New Bill for Generic Drugs
Written by Faith Anderson on April 19, 2012
Pliva v. Mensing Supreme Court Decision
A Supreme Court decision last year (Pliva v. Mensing) prohibited patients from suing generic drug firms because the court ruled that the companies had no control over what their labels said, and therefore couldn’t be held responsible for failing to warn patients about potential side effects. In contrast, an earlier Supreme Court decision made it legal for patients taking brand-name drugs to sue the drug manufacturers for injuries they sustained while taking the medications. Since the decision was made last year, dozens of judges have thrown out lawsuits filed by patients who claim they were harmed by generic drugs, even though many of these patients suffered the same injuries as patients who took the brand-name versions.
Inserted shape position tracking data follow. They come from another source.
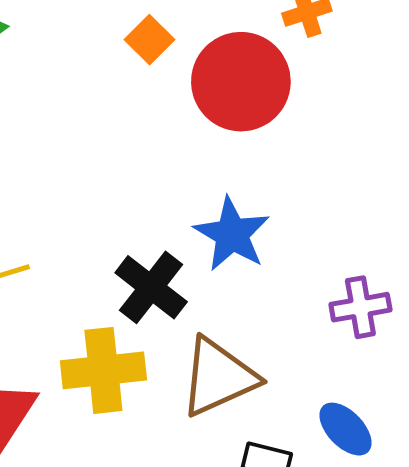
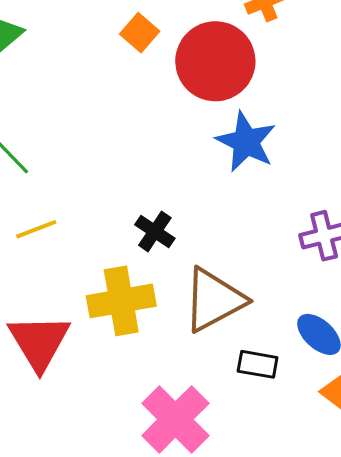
blue star: (232, 234) -> (246, 142), moved
black cross: (151, 287) -> (155, 232), size x0.7

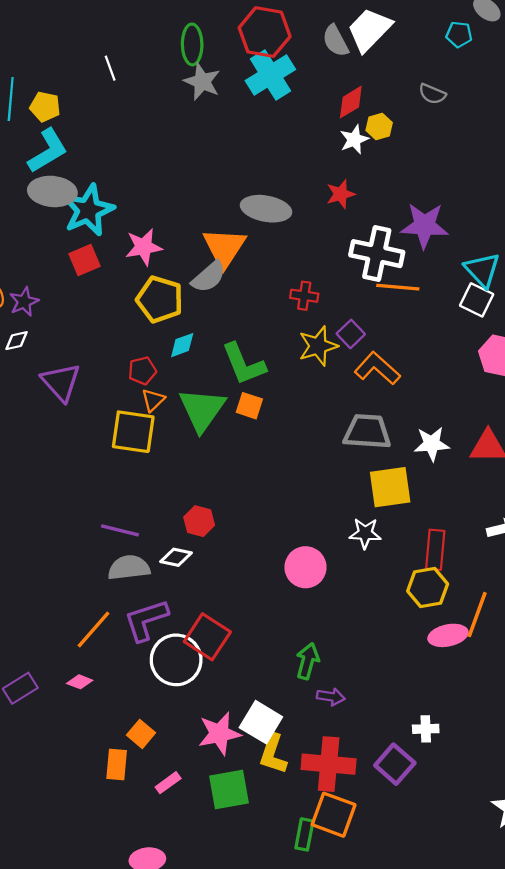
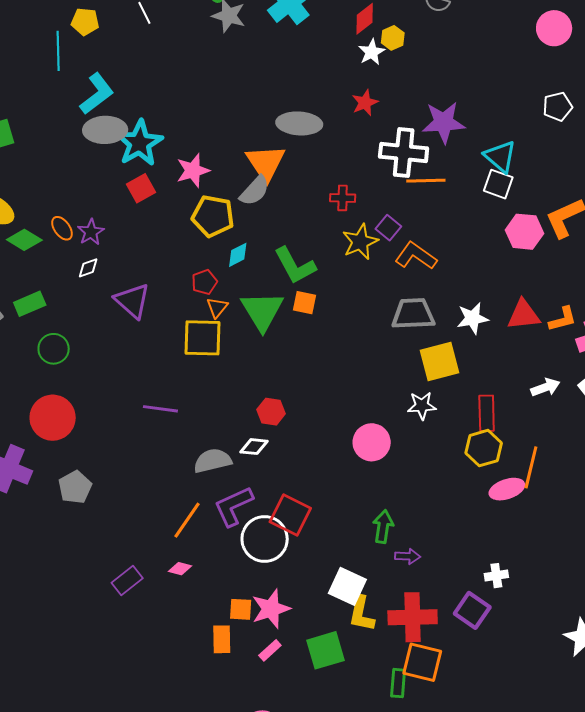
yellow pentagon: (45, 107) -> (85, 22), moved
purple line: (120, 530) -> (160, 409), moved
orange square: (141, 734) -> (241, 609), turned -30
pink star: (219, 734) -> (271, 609), moved

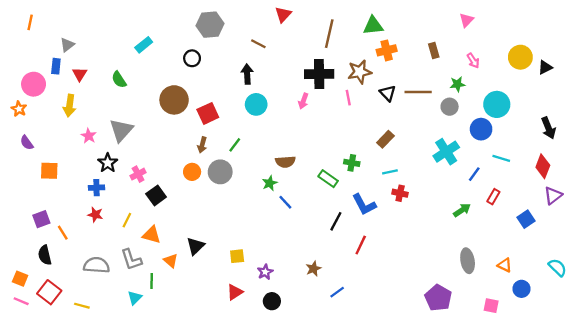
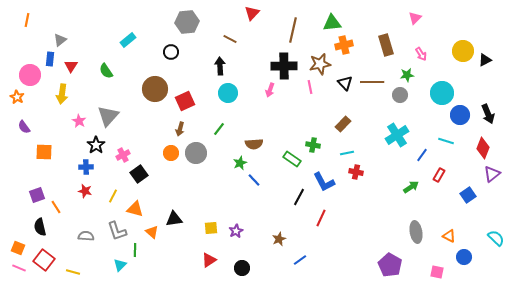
brown rectangle: (434, 50) -> (386, 45), size x1.5
blue circle: (481, 129) -> (460, 115), moved
green line: (235, 145) -> (219, 129), moved
black triangle: (195, 246) -> (174, 219), turned 36
gray semicircle: (96, 265) -> (86, 236), size x0.7
purple star: (265, 272) -> (236, 231), moved

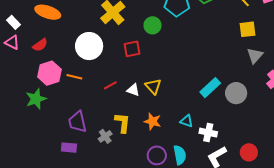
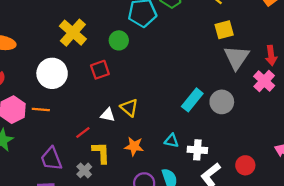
gray triangle: (255, 55) -> (237, 57), size x1.4
red line: (110, 85) -> (83, 132), moved

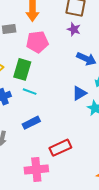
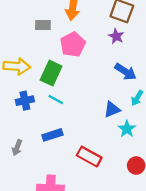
pink pentagon: (37, 42) -> (73, 44), turned -30
red rectangle: (60, 148) -> (89, 157), moved, turned 45

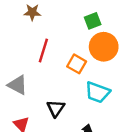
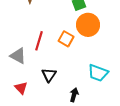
red line: (43, 50) -> (39, 41), moved
cyan trapezoid: (98, 92) -> (98, 73), moved

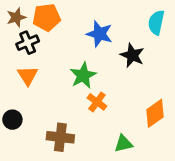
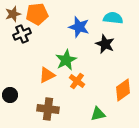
cyan semicircle: (156, 22) -> (113, 18), moved, turned 84
orange triangle: (28, 75) -> (47, 75), moved, turned 36

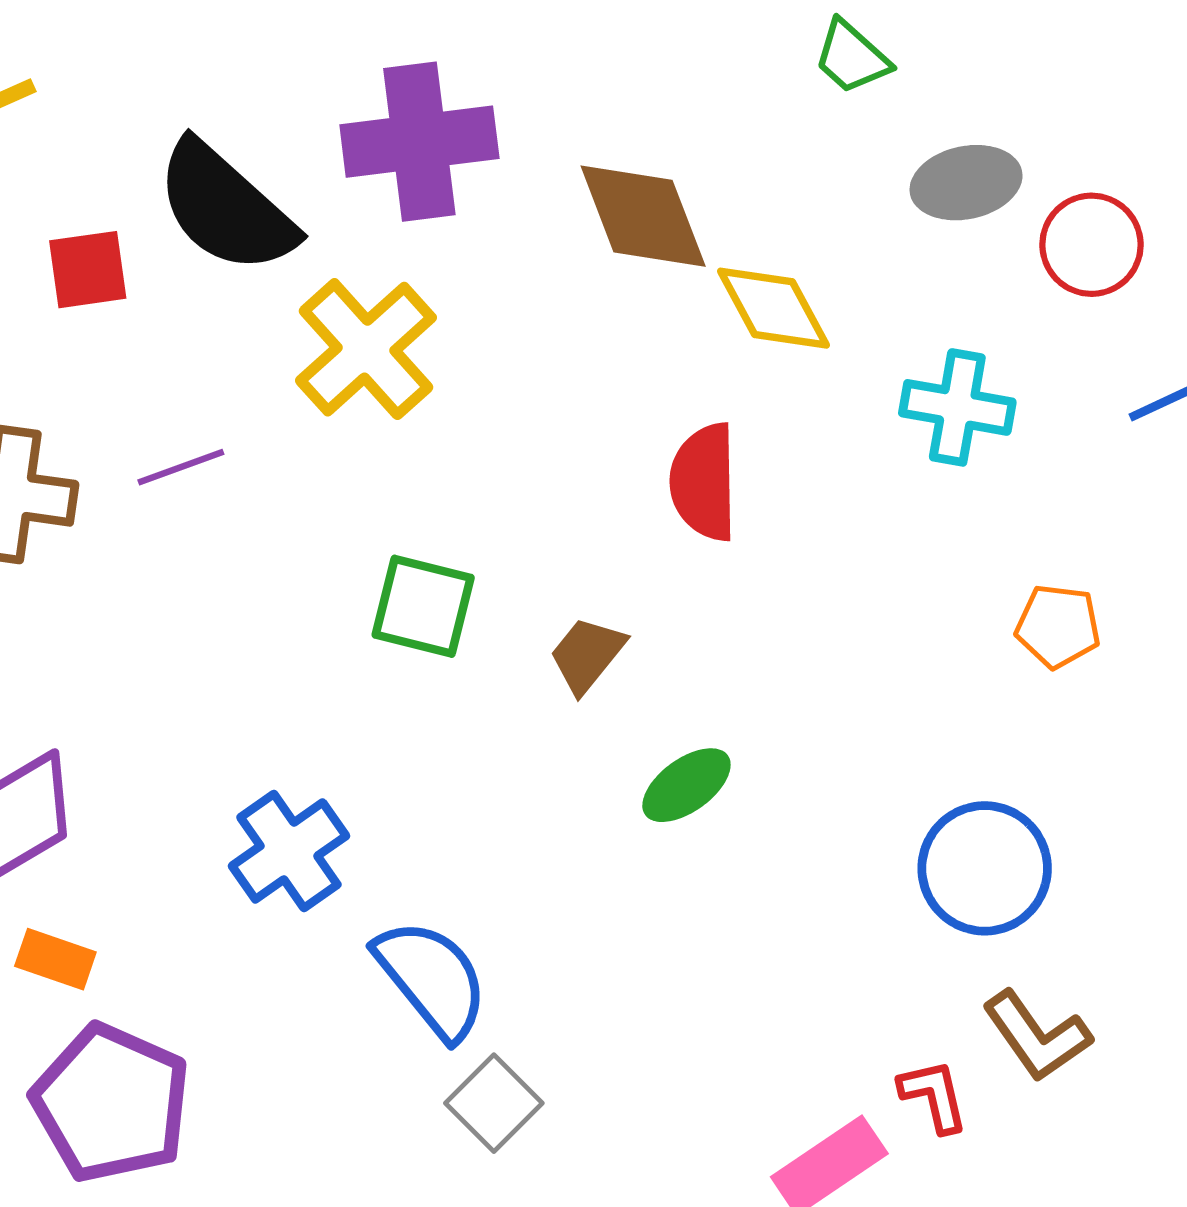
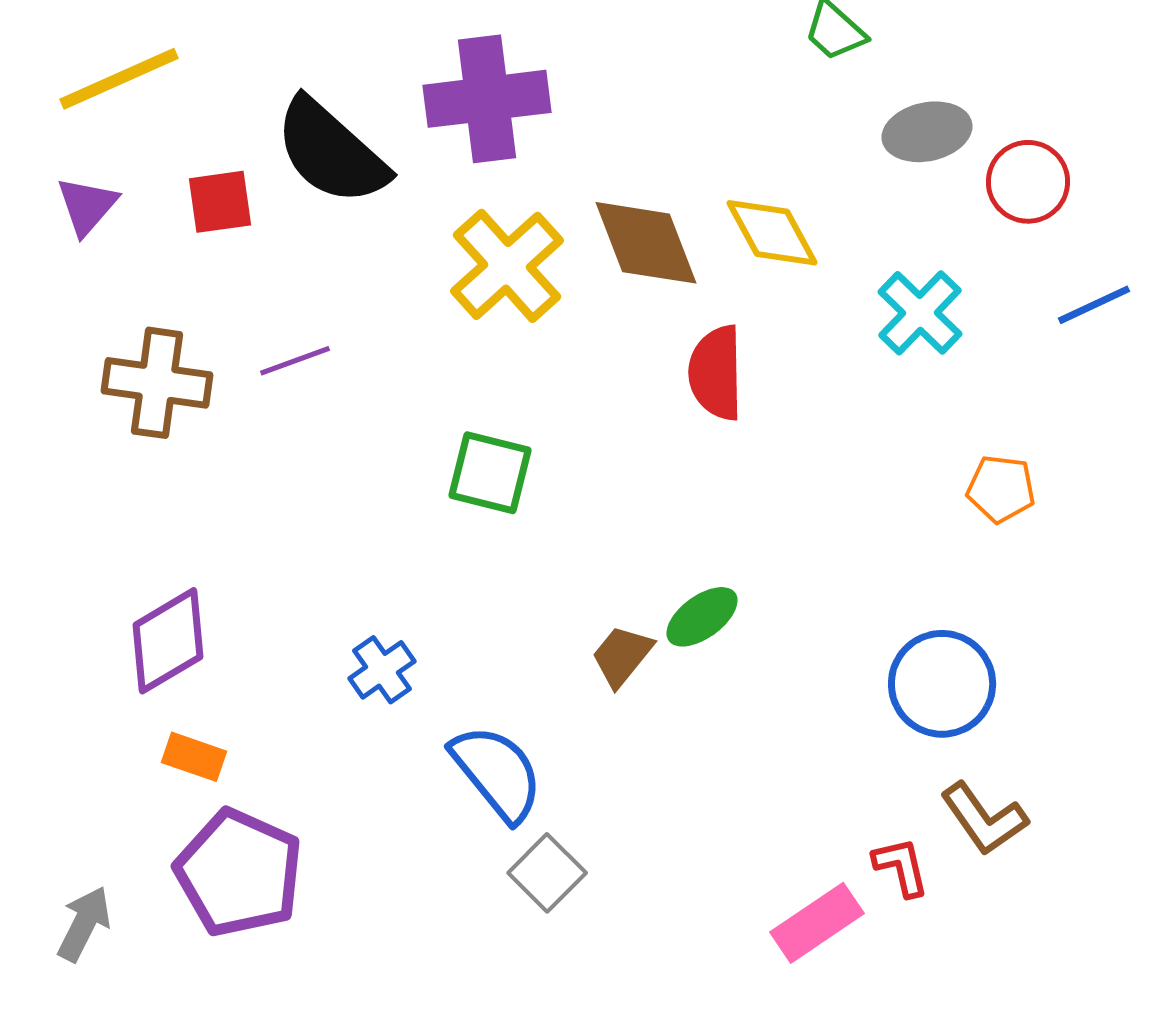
brown diamond: (643, 216) -> (646, 243), moved
yellow cross: (366, 349) -> (507, 266), moved
cyan cross: (957, 407) -> (920, 313), turned 34
brown trapezoid: (587, 655) -> (622, 656), moved
blue cross: (289, 851) -> (382, 670), size x0.7

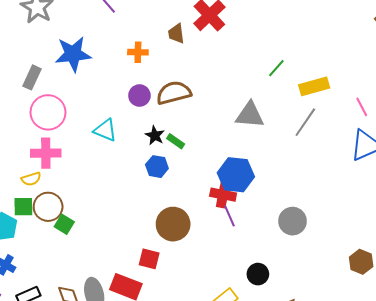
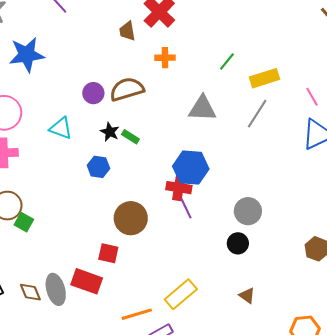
orange cross: (138, 52) -> (165, 58), moved
blue hexagon: (157, 167) -> (98, 167), moved
black circle: (258, 274) -> (238, 243), moved

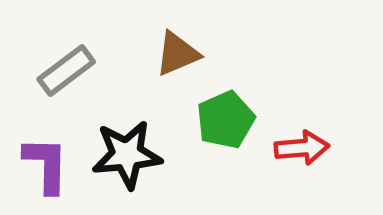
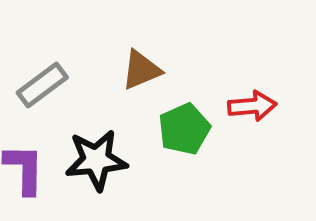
red arrow: (302, 148) -> (252, 106), moved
“The Mensing decision creates a troubling inconsistency in the law governing prescription drugs,” said Senator Patrick J. Leahy of Vermont, who sponsored the bill along with six other Democrats. “If a consumer takes the brand-name version of a drug, she can sue the manufacturer for inadequate warnings. If the pharmacy happens to give her the generic version, she will not be able to seek compensation for her injuries,” he said.
Generic Drug Firms Oppose Bill
Generic drug companies have opposed bills such as these, because they say it would create a situation in which different drug companies could publish conflicting warning information about the same medications. Under the current law, only brand-name drug companies can update the drug warning labels, and generic manufacturers are then required to follow suit. “Federal law requiring that generic medicines have the identical label as the corresponding brand products has provided American consumers the confidence to trust in generics for 80% of their prescription needs,” said Ralph G. Neas, president and chief executive of the Generic Pharmaceutical Association. “This misguided legislation, introduced by Senator Leahy, would disrupt this confidence and unduly burden physicians who would have to be aware of multiple labels for the same product.”